→ **YOUR GOAL**: Write out the lines below once more, exactly as they appear. Do not include pictures.

+--

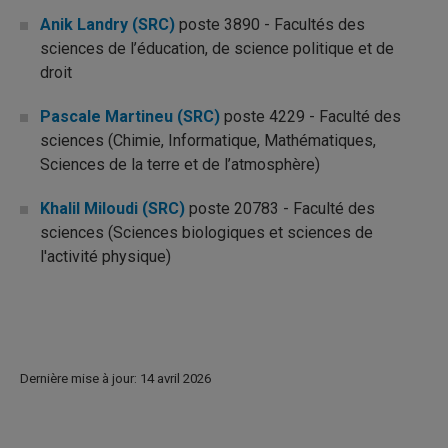
Anik Landry (SRC)
poste 3890 - Facultés des
sciences de l’éducation, de science politique et de
droit
Pascale Martineu (SRC)
poste 4229 - Faculté des
sciences (Chimie, Informatique, Mathématiques,
Sciences de la terre et de l’atmosphère)
Khalil Miloudi (SRC)
poste 20783 - Faculté des
sciences (Sciences biologiques et sciences de
l'activité physique)
Dernière mise à jour: 14 avril 2026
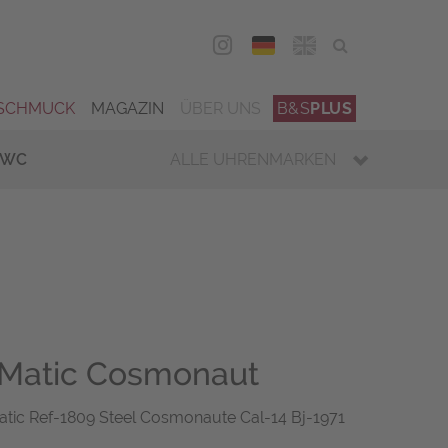
DEU
ENG
SCHMUCK
MAGAZIN
ÜBER UNS
B&S
PLUS
IWC
ALLE UHRENMARKEN
.Matic Cosmonaut
atic Ref-1809 Steel Cosmonaute Cal-14 Bj-1971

+--

→ **REPLY**:
Anik Landry (SRC)
poste 3890 - Facultés des
sciences de l’éducation, de science politique et de
droit
Pascale Martineu (SRC)
poste 4229 - Faculté des
sciences (Chimie, Informatique, Mathématiques,
Sciences de la terre et de l’atmosphère)
Khalil Miloudi (SRC)
poste 20783 - Faculté des
sciences (Sciences biologiques et sciences de
l'activité physique)
Dernière mise à jour: 14 avril 2026
DEU
ENG
SCHMUCK
MAGAZIN
ÜBER UNS
B&S
PLUS
IWC
ALLE UHRENMARKEN
.Matic Cosmonaut
atic Ref-1809 Steel Cosmonaute Cal-14 Bj-1971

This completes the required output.